I became distraught that day, over the fate of Kathie Nicely, while my mother sat at the foot of my bed. At least I remember it that way. I know that I told my mother—with a lump in my throat and my eyes stinging—that Kathie’s husband should have taken her back. I’m quite sure I said, “He’ll be sorry. I’m telling you, he will.”

And my mother said, “I suspect she’s the one who’s sorry.”

But maybe that wasn’t what my mother said.





Until I was eleven years old, we lived in a garage. The garage belonged to my great-uncle who lived in the house next door, and in the garage there was only a trickle of cold water from a makeshift sink. Insulation nailed against the wall held a stuffing like pink cotton candy, but it was fiberglass and could cut us, we were told. I was puzzled by that, and would stare at it often, such a pretty pink thing I could not touch; and I was puzzled to think it was called “glass”; odd to think now how much time it seemed to take up in my head, the puzzle of that pretty pink and dangerous fiberglass we lived right next to every minute. My sister and I slept on canvas cots that were bunk beds, metal poles holding one on top of the other. My parents slept beneath the one window, which looked out over the expanse of cornfields, and my brother had a cot in the far corner. At night I would listen to the humming noise of the little refrigerator; it would go on and off. Some nights moonlight came through the window, other nights it was very dark. In the winter it was cold enough that often I could not sleep, and sometimes my mother heated water on the burner and poured it into the red rubber hot water bottle and let me sleep with that.

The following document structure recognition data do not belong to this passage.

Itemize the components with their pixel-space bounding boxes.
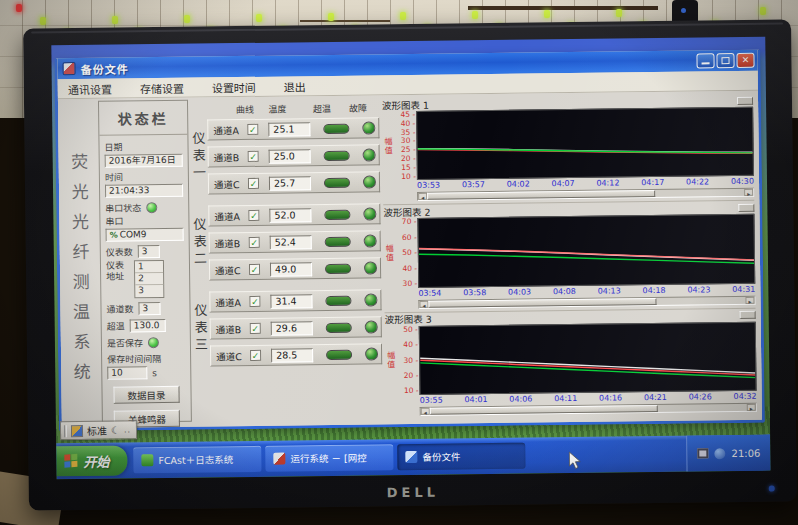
panel-led-icon — [400, 12, 406, 20]
curve-checkbox[interactable]: ✓ — [250, 350, 261, 361]
moon-icon[interactable]: ☾ — [111, 425, 120, 436]
temperature-field[interactable]: 52.4 — [270, 235, 312, 250]
serial-status-label: 串口状态 — [105, 201, 141, 214]
scroll-left-icon[interactable]: ◂ — [419, 300, 428, 307]
temperature-field[interactable]: 49.0 — [270, 262, 312, 277]
minimize-button[interactable] — [696, 53, 714, 68]
channel-row: 通道B✓25.0 — [208, 144, 380, 167]
temperature-field[interactable]: 28.5 — [271, 348, 313, 363]
curve-checkbox[interactable]: ✓ — [247, 124, 258, 135]
taskbar-item-3[interactable]: 备份文件 — [397, 443, 525, 471]
xtick-label: 03:54 — [418, 288, 441, 298]
taskbar-item-1[interactable]: FCAst＋日志系统 — [133, 446, 261, 474]
panel-led-icon — [760, 7, 766, 15]
scroll-right-icon[interactable]: ▸ — [744, 189, 753, 196]
taskbar-item-2[interactable]: 运行系统 － [网控 — [265, 444, 393, 472]
save-interval-field[interactable]: 10 — [107, 366, 147, 379]
channel-label: 通道C — [216, 349, 246, 363]
xtick-label: 04:03 — [508, 287, 531, 297]
window-content: 荧光光纤测温系统 状态栏 日期 2016年7月16日 时间 21:04:33 串… — [58, 91, 762, 426]
ime-mode-label[interactable]: 标准 — [87, 423, 107, 438]
header-curve: 曲线 — [192, 103, 254, 117]
meter-address-item[interactable]: 2 — [135, 273, 163, 285]
close-button[interactable]: ✕ — [736, 53, 754, 68]
header-fault: 故障 — [343, 101, 373, 114]
temperature-field[interactable]: 25.1 — [268, 122, 310, 137]
menu-item-2[interactable]: 存储设置 — [140, 79, 184, 96]
data-directory-button[interactable]: 数据目录 — [113, 386, 179, 404]
chart-scale-widget[interactable] — [738, 204, 754, 212]
xtick-label: 03:55 — [420, 396, 443, 406]
temperature-field[interactable]: 31.4 — [270, 294, 312, 309]
task-icon — [405, 451, 417, 463]
curve-checkbox[interactable]: ✓ — [248, 178, 259, 189]
date-field: 2016年7月16日 — [105, 154, 183, 168]
scroll-thumb[interactable] — [430, 405, 658, 415]
scroll-right-icon[interactable]: ▸ — [747, 404, 756, 411]
language-bar[interactable]: 标准 ☾ .. — [60, 420, 137, 440]
fault-led — [364, 261, 377, 274]
overtemp-led — [324, 177, 350, 187]
channel-row: 通道B✓52.4 — [209, 230, 381, 253]
menu-item-3[interactable]: 设置时间 — [212, 78, 256, 95]
temperature-field[interactable]: 29.6 — [271, 321, 313, 336]
scroll-thumb[interactable] — [428, 298, 656, 308]
maximize-button[interactable] — [716, 53, 734, 68]
instrument-name: 仪表一 — [192, 131, 208, 182]
scroll-right-icon[interactable]: ▸ — [745, 296, 754, 303]
channel-row: 通道A✓52.0 — [208, 203, 380, 226]
xtick-label: 04:08 — [553, 287, 576, 297]
fault-led — [364, 234, 377, 247]
fault-led — [365, 320, 378, 333]
overtemp-field[interactable]: 130.0 — [130, 319, 166, 332]
ytick-label: 30 - — [401, 137, 416, 145]
tray-network-icon[interactable] — [714, 448, 725, 459]
save-flag-label: 是否保存 — [107, 336, 143, 349]
app-icon — [62, 62, 75, 75]
chart-scale-widget[interactable] — [740, 311, 756, 319]
overtemp-led — [326, 322, 352, 332]
ytick-label: 25 - — [401, 146, 416, 154]
scroll-left-icon[interactable]: ◂ — [418, 193, 427, 200]
meter-address-item[interactable]: 1 — [135, 261, 163, 273]
scroll-thumb[interactable] — [427, 190, 655, 200]
time-label: 时间 — [105, 170, 183, 184]
start-button[interactable]: 开始 — [56, 445, 127, 476]
serial-label: 串口 — [105, 214, 183, 228]
curve-checkbox[interactable]: ✓ — [249, 264, 260, 275]
language-bar-more[interactable]: .. — [124, 425, 131, 434]
ime-icon[interactable] — [71, 425, 83, 437]
channel-count-field[interactable]: 3 — [138, 302, 160, 315]
curve-checkbox[interactable]: ✓ — [248, 151, 259, 162]
tray-display-icon[interactable] — [697, 448, 708, 458]
meter-address-item[interactable]: 3 — [135, 285, 163, 297]
serial-port-select[interactable]: % COM9 — [106, 228, 184, 242]
chart-scale-widget[interactable] — [737, 96, 753, 104]
grip-icon[interactable] — [64, 425, 67, 437]
temperature-field[interactable]: 25.0 — [269, 149, 311, 164]
status-panel-title: 状态栏 — [99, 101, 187, 136]
scroll-left-icon[interactable]: ◂ — [421, 408, 430, 415]
tray-clock[interactable]: 21:06 — [731, 447, 760, 458]
overtemp-led — [324, 150, 350, 160]
curve-checkbox[interactable]: ✓ — [250, 323, 261, 334]
overtemp-led — [326, 349, 352, 359]
curve-checkbox[interactable]: ✓ — [249, 237, 260, 248]
curve-checkbox[interactable]: ✓ — [249, 296, 260, 307]
status-panel: 状态栏 日期 2016年7月16日 时间 21:04:33 串口状态 串口 % … — [98, 100, 192, 423]
curve-checkbox[interactable]: ✓ — [248, 210, 259, 221]
temperature-field[interactable]: 52.0 — [269, 208, 311, 223]
chart-yticks: 45 -40 -35 -30 -25 -20 -15 -10 - — [392, 111, 417, 181]
xtick-label: 04:12 — [596, 179, 619, 189]
ytick-label: 30 - — [403, 280, 418, 288]
power-led-icon — [769, 486, 775, 492]
menu-item-1[interactable]: 通讯设置 — [68, 80, 112, 97]
xtick-label: 04:31 — [732, 284, 755, 294]
header-overtemp: 超温 — [301, 102, 343, 116]
meter-count-field[interactable]: 3 — [138, 245, 160, 258]
temperature-field[interactable]: 25.7 — [269, 176, 311, 191]
meter-address-list[interactable]: 123 — [134, 260, 164, 298]
menu-item-4[interactable]: 退出 — [284, 78, 306, 94]
panel-led-icon — [328, 13, 334, 21]
panel-led-icon — [112, 16, 118, 24]
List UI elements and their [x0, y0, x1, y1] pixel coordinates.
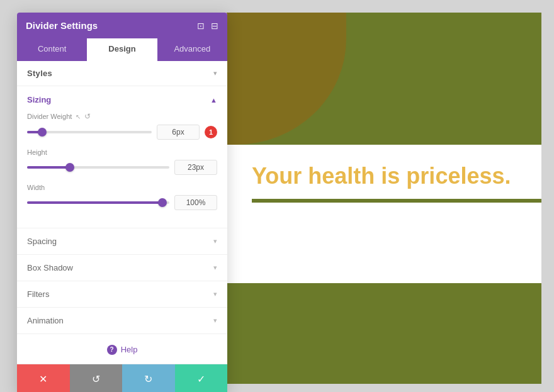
width-input[interactable]: 100% — [174, 195, 217, 210]
width-field: Width 100% — [27, 184, 217, 210]
tab-advanced[interactable]: Advanced — [157, 38, 227, 61]
divider-weight-label-row: Divider Weight ↖ ↺ — [27, 112, 217, 121]
width-slider-thumb[interactable] — [158, 198, 167, 207]
action-bar: ✕ ↺ ↻ ✓ — [17, 364, 227, 393]
box-shadow-label: Box Shadow — [27, 263, 73, 272]
width-label-row: Width — [27, 184, 217, 191]
divider-weight-badge: 1 — [205, 126, 217, 138]
tab-content[interactable]: Content — [17, 38, 87, 61]
help-row: ? Help — [17, 334, 227, 364]
filters-chevron-icon: ▾ — [213, 290, 217, 298]
canvas-headline: Your health is priceless. — [252, 164, 516, 189]
undo-button[interactable]: ↺ — [70, 364, 123, 393]
canvas-content: Your health is priceless. — [227, 13, 541, 384]
sizing-chevron-icon: ▲ — [210, 96, 217, 104]
width-slider-row: 100% — [27, 195, 217, 210]
height-field: Height 23px — [27, 148, 217, 175]
canvas-top-section — [227, 13, 541, 145]
height-slider-row: 23px — [27, 160, 217, 175]
filters-label: Filters — [27, 289, 49, 299]
help-label: Help — [121, 345, 138, 354]
panel-title: Divider Settings — [26, 20, 98, 31]
headline-dot: . — [504, 163, 511, 189]
divider-weight-label: Divider Weight — [27, 113, 72, 120]
expand-icon[interactable]: ⊡ — [197, 21, 205, 31]
sizing-title: Sizing — [27, 95, 51, 104]
help-button[interactable]: ? Help — [107, 345, 138, 355]
height-label-row: Height — [27, 148, 217, 156]
help-icon: ? — [107, 345, 117, 355]
confirm-button[interactable]: ✓ — [175, 364, 228, 393]
styles-section-header[interactable]: Styles ▾ — [17, 61, 227, 86]
panel-header-icons: ⊡ ⊟ — [197, 21, 218, 31]
spacing-chevron-icon: ▾ — [213, 237, 217, 245]
panel-tabs: Content Design Advanced — [17, 38, 227, 61]
divider-weight-slider-row: 6px 1 — [27, 125, 217, 140]
divider-weight-input[interactable]: 6px — [157, 125, 200, 140]
width-slider-track — [27, 201, 169, 204]
canvas-bottom-section — [227, 283, 541, 384]
height-slider[interactable] — [27, 161, 169, 174]
headline-text: Your health is priceless — [252, 163, 504, 189]
filters-section[interactable]: Filters ▾ — [17, 281, 227, 308]
sizing-section: Sizing ▲ Divider Weight ↖ ↺ — [17, 86, 227, 228]
slider-track — [27, 131, 152, 133]
settings-panel: Divider Settings ⊡ ⊟ Content Design Adva… — [17, 13, 227, 392]
animation-label: Animation — [27, 316, 64, 325]
redo-button[interactable]: ↻ — [122, 364, 175, 393]
slider-thumb[interactable] — [38, 128, 47, 137]
divider-weight-slider[interactable] — [27, 126, 152, 138]
animation-section[interactable]: Animation ▾ — [17, 308, 227, 334]
height-input[interactable]: 23px — [174, 160, 217, 175]
height-slider-track — [27, 166, 169, 169]
cancel-button[interactable]: ✕ — [17, 364, 70, 393]
styles-chevron-icon: ▾ — [213, 69, 217, 77]
spacing-section[interactable]: Spacing ▾ — [17, 228, 227, 255]
panel-header: Divider Settings ⊡ ⊟ — [17, 13, 227, 38]
height-slider-fill — [27, 166, 70, 169]
height-slider-thumb[interactable] — [65, 163, 74, 172]
box-shadow-section[interactable]: Box Shadow ▾ — [17, 255, 227, 281]
animation-chevron-icon: ▾ — [213, 316, 217, 325]
canvas-divider-line — [252, 199, 541, 203]
width-slider-fill — [27, 201, 162, 204]
split-icon[interactable]: ⊟ — [211, 21, 218, 31]
panel-body: Styles ▾ Sizing ▲ Divider Weight ↖ ↺ — [17, 61, 227, 392]
tab-design[interactable]: Design — [87, 38, 157, 61]
height-label: Height — [27, 148, 47, 156]
width-label: Width — [27, 184, 45, 191]
reset-icon[interactable]: ↺ — [84, 112, 91, 121]
cursor-icon: ↖ — [76, 113, 81, 120]
width-slider[interactable] — [27, 196, 169, 209]
canvas-white-section: Your health is priceless. — [227, 145, 541, 283]
spacing-label: Spacing — [27, 237, 57, 246]
box-shadow-chevron-icon: ▾ — [213, 264, 217, 272]
divider-weight-field: Divider Weight ↖ ↺ 6px 1 — [27, 112, 217, 140]
sizing-section-header[interactable]: Sizing ▲ — [27, 95, 217, 104]
styles-section-title: Styles — [27, 69, 52, 78]
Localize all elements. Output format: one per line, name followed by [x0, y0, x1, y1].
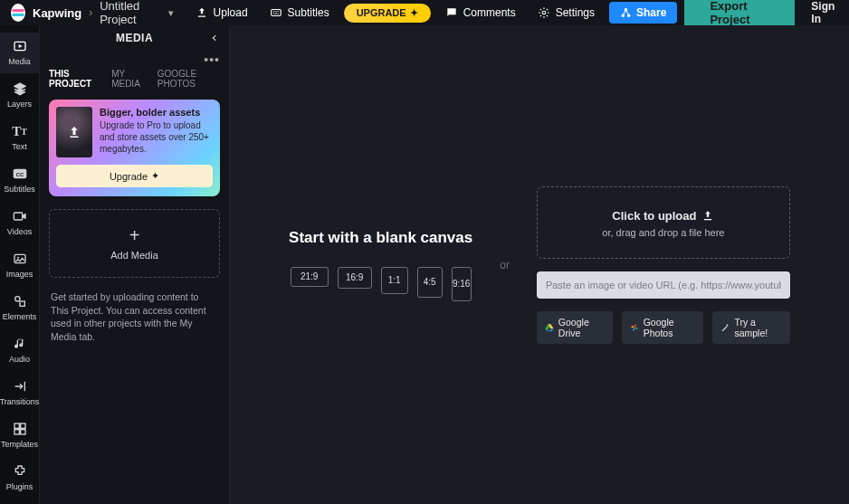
project-menu-chevron-icon[interactable]: ▾	[168, 7, 174, 19]
try-sample-button[interactable]: Try a sample!	[712, 311, 789, 344]
svg-rect-19	[14, 430, 19, 434]
text-icon: TT	[12, 123, 28, 139]
breadcrumb-separator: ›	[89, 6, 92, 19]
kapwing-logo[interactable]	[11, 4, 25, 22]
share-icon	[620, 7, 632, 19]
promo-upgrade-button[interactable]: Upgrade ✦	[56, 165, 213, 187]
subtitles-icon: CC	[12, 166, 28, 182]
upload-icon	[701, 209, 714, 222]
gear-icon	[538, 6, 550, 19]
wand-icon	[720, 322, 730, 333]
url-input[interactable]	[537, 271, 790, 299]
svg-marker-9	[18, 44, 22, 48]
blank-canvas-title: Start with a blank canvas	[289, 229, 472, 247]
upload-button[interactable]: Upload	[188, 3, 255, 23]
tool-rail: Media Layers TT Text CC Subtitles Videos…	[0, 25, 40, 504]
svg-point-14	[17, 257, 19, 259]
ratio-16-9[interactable]: 16:9	[338, 267, 372, 289]
share-button[interactable]: Share	[609, 2, 677, 24]
upload-dropzone[interactable]: Click to upload or, drag and drop a file…	[537, 186, 790, 259]
settings-button[interactable]: Settings	[530, 3, 602, 23]
templates-icon	[12, 421, 28, 437]
rail-text[interactable]: TT Text	[0, 118, 40, 158]
ratio-21-9[interactable]: 21:9	[291, 267, 329, 287]
svg-text:CC: CC	[272, 11, 279, 15]
rail-record[interactable]: Record	[0, 500, 40, 504]
svg-rect-16	[20, 301, 24, 306]
sparkle-icon: ✦	[410, 7, 418, 19]
comments-button[interactable]: Comments	[438, 3, 523, 23]
google-photos-icon	[630, 322, 639, 333]
rail-layers[interactable]: Layers	[0, 75, 40, 116]
svg-rect-18	[20, 423, 24, 428]
promo-description: Upgrade to Pro to upload and store asset…	[100, 119, 213, 155]
promo-thumbnail	[56, 107, 92, 157]
upgrade-promo-card: Bigger, bolder assets Upgrade to Pro to …	[49, 100, 220, 196]
panel-title: MEDIA	[116, 32, 153, 44]
add-media-button[interactable]: + Add Media	[49, 209, 220, 278]
rail-subtitles[interactable]: CC Subtitles	[0, 160, 40, 201]
plus-icon: +	[129, 226, 140, 244]
google-drive-button[interactable]: Google Drive	[537, 311, 613, 344]
rail-transitions[interactable]: Transitions	[0, 373, 40, 414]
ratio-4-5[interactable]: 4:5	[417, 267, 443, 298]
layers-icon	[12, 81, 28, 97]
rail-templates[interactable]: Templates	[0, 415, 40, 456]
collapse-panel-button[interactable]	[205, 29, 224, 47]
media-icon	[12, 38, 28, 54]
videos-icon	[12, 208, 28, 224]
promo-title: Bigger, bolder assets	[100, 107, 213, 118]
dropzone-subtitle: or, drag and drop a file here	[545, 227, 782, 238]
rail-elements[interactable]: Elements	[0, 288, 40, 328]
ratio-1-1[interactable]: 1:1	[381, 267, 408, 294]
svg-rect-0	[13, 9, 24, 12]
google-photos-button[interactable]: Google Photos	[622, 311, 704, 344]
sign-in-link[interactable]: Sign In	[811, 0, 838, 25]
or-separator: or	[500, 259, 510, 271]
rail-videos[interactable]: Videos	[0, 203, 40, 243]
cc-icon: CC	[270, 6, 282, 19]
dropzone-title: Click to upload	[612, 209, 696, 223]
svg-rect-17	[14, 423, 19, 428]
svg-text:CC: CC	[15, 172, 24, 177]
chevron-left-icon	[210, 33, 219, 43]
canvas-area: Start with a blank canvas 21:9 16:9 1:1 …	[230, 25, 849, 504]
subtitles-button[interactable]: CC Subtitles	[262, 3, 337, 23]
audio-icon	[12, 336, 28, 352]
transitions-icon	[12, 378, 28, 395]
rail-audio[interactable]: Audio	[0, 330, 40, 371]
tab-this-project[interactable]: THIS PROJECT	[49, 69, 100, 89]
sparkle-icon: ✦	[151, 170, 159, 182]
comment-icon	[445, 6, 458, 19]
plugins-icon	[12, 463, 28, 480]
google-drive-icon	[545, 322, 554, 333]
svg-point-4	[542, 11, 546, 14]
svg-point-15	[14, 297, 19, 301]
elements-icon	[12, 293, 28, 309]
project-name[interactable]: Untitled Project	[100, 0, 158, 26]
tab-google-photos[interactable]: GOOGLE PHOTOS	[157, 69, 220, 89]
panel-helper-text: Get started by uploading content to This…	[51, 290, 218, 344]
rail-media[interactable]: Media	[0, 33, 40, 73]
svg-rect-20	[20, 430, 24, 434]
upload-arrow-icon	[66, 124, 82, 140]
panel-more-button[interactable]: •••	[40, 51, 229, 69]
images-icon	[12, 251, 28, 267]
brand-name: Kapwing	[33, 6, 81, 20]
rail-images[interactable]: Images	[0, 245, 40, 286]
svg-rect-23	[71, 137, 79, 138]
rail-plugins[interactable]: Plugins	[0, 458, 40, 499]
upload-icon	[196, 6, 208, 19]
media-panel: MEDIA ••• THIS PROJECT MY MEDIA GOOGLE P…	[40, 25, 230, 504]
upgrade-pill[interactable]: UPGRADE ✦	[344, 4, 431, 23]
tab-my-media[interactable]: MY MEDIA	[111, 69, 147, 89]
ratio-9-16[interactable]: 9:16	[452, 267, 472, 301]
svg-rect-1	[13, 14, 24, 16]
svg-rect-12	[14, 213, 22, 220]
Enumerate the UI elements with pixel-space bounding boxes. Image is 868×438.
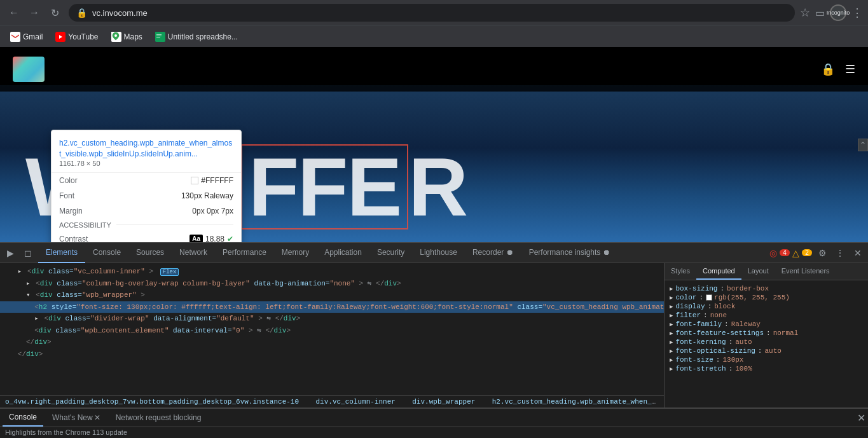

When my great-uncle died, we moved into the house and we had hot water and a flush toilet, though in the winter the house was very cold. Always, I have hated being cold. There are elements that determine paths taken, and we can seldom find them or point to them accurately, but I have sometimes thought how I would stay late at school, where it was warm, just to be warm. The janitor, with a silent nod, and such a kind expression on his face, always let me into a classroom where the radiators were still hissing and so I did my homework there. Often I might hear the faint echo in the gym of the cheerleaders practicing, or the bouncing of a basketball, or perhaps in the music room the band would be practicing too, but I remained alone in the classroom, warm, and that was when I learned that work gets done if you simply do it. I could see the logic of my homework assignments in a way I could not if I did my work at home. And when my homework was finished, I read—until I finally had to leave.